▸ **DATA TO USE**:
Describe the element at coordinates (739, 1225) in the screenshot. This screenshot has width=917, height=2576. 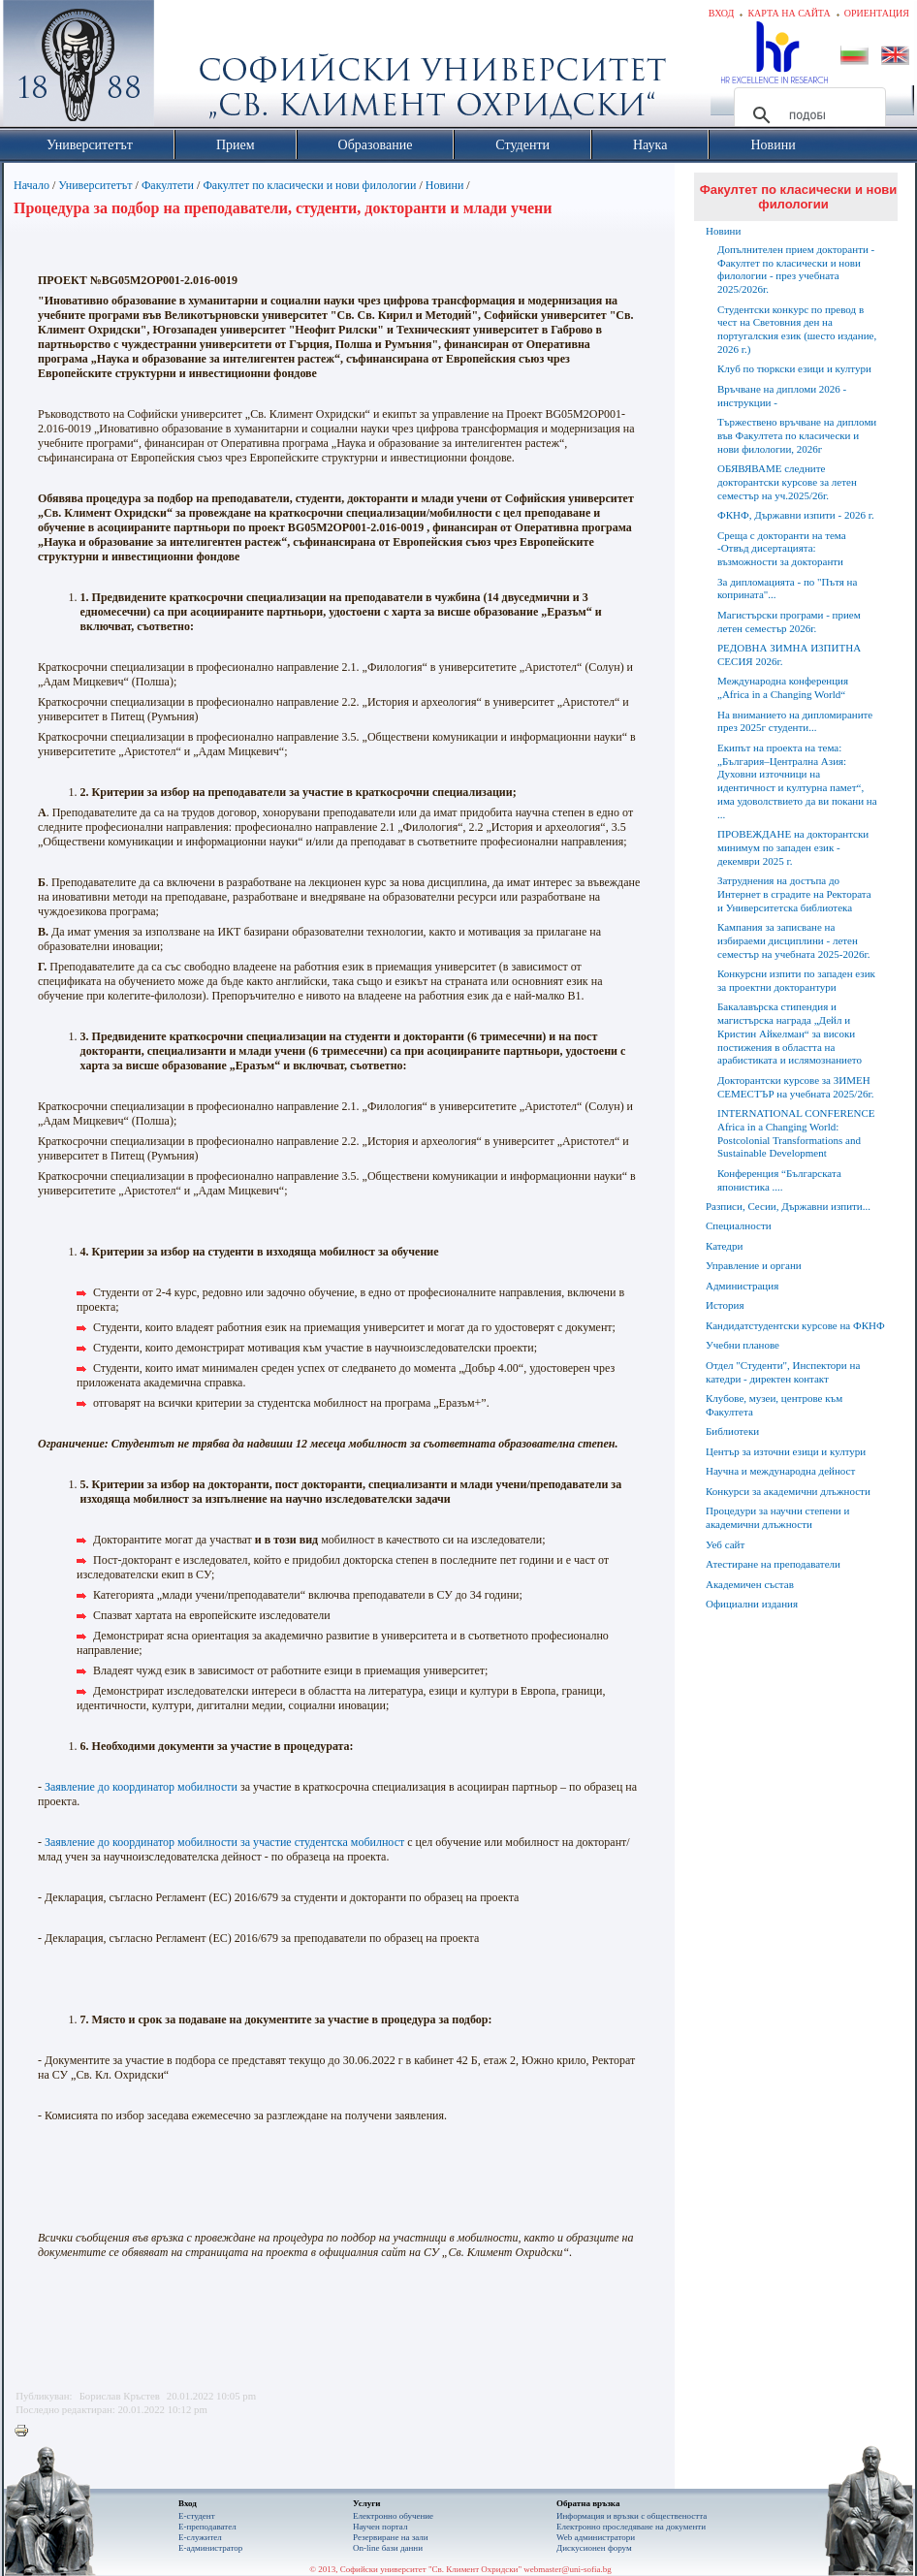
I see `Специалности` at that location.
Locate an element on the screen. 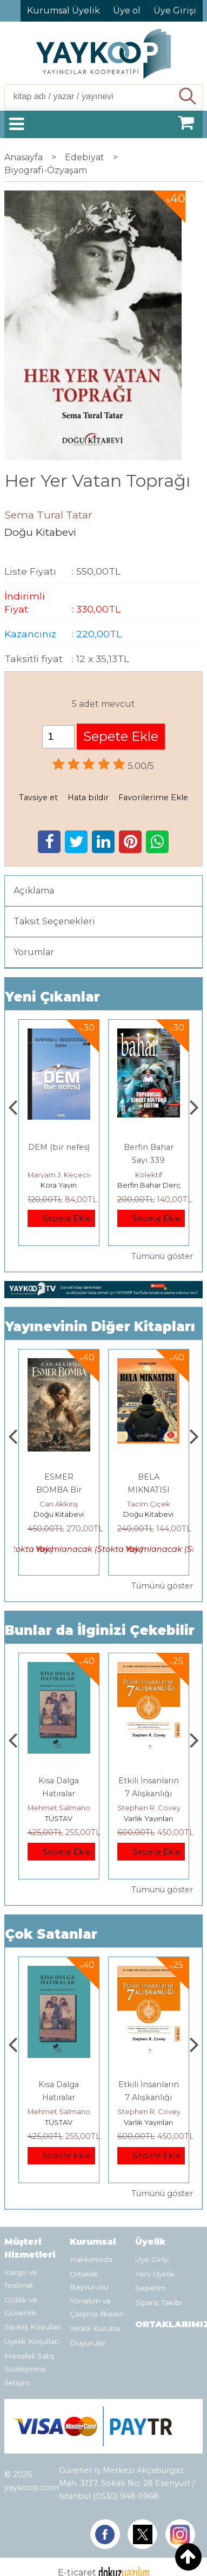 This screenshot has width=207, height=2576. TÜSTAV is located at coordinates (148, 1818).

...

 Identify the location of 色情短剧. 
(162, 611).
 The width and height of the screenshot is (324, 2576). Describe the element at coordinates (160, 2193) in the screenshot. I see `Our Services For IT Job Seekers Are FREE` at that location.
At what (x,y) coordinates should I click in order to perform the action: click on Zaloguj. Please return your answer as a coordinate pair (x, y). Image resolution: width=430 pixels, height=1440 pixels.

▸ **YOUR TASK**: All lines above from the line with "Identify the location of 色情短剧." through the line with "At what (x,y)", both included, are to be set down exactly, with nothing else.

▸ **PROBLEM SOLUTION**:
 Identify the location of 色情短剧. 
(162, 611).
 The width and height of the screenshot is (324, 2576). Describe the element at coordinates (160, 2193) in the screenshot. I see `Our Services For IT Job Seekers Are FREE` at that location.
At what (x,y) coordinates should I click in order to perform the action: click on Zaloguj. Please return your answer as a coordinate pair (x, y). Image resolution: width=430 pixels, height=1440 pixels.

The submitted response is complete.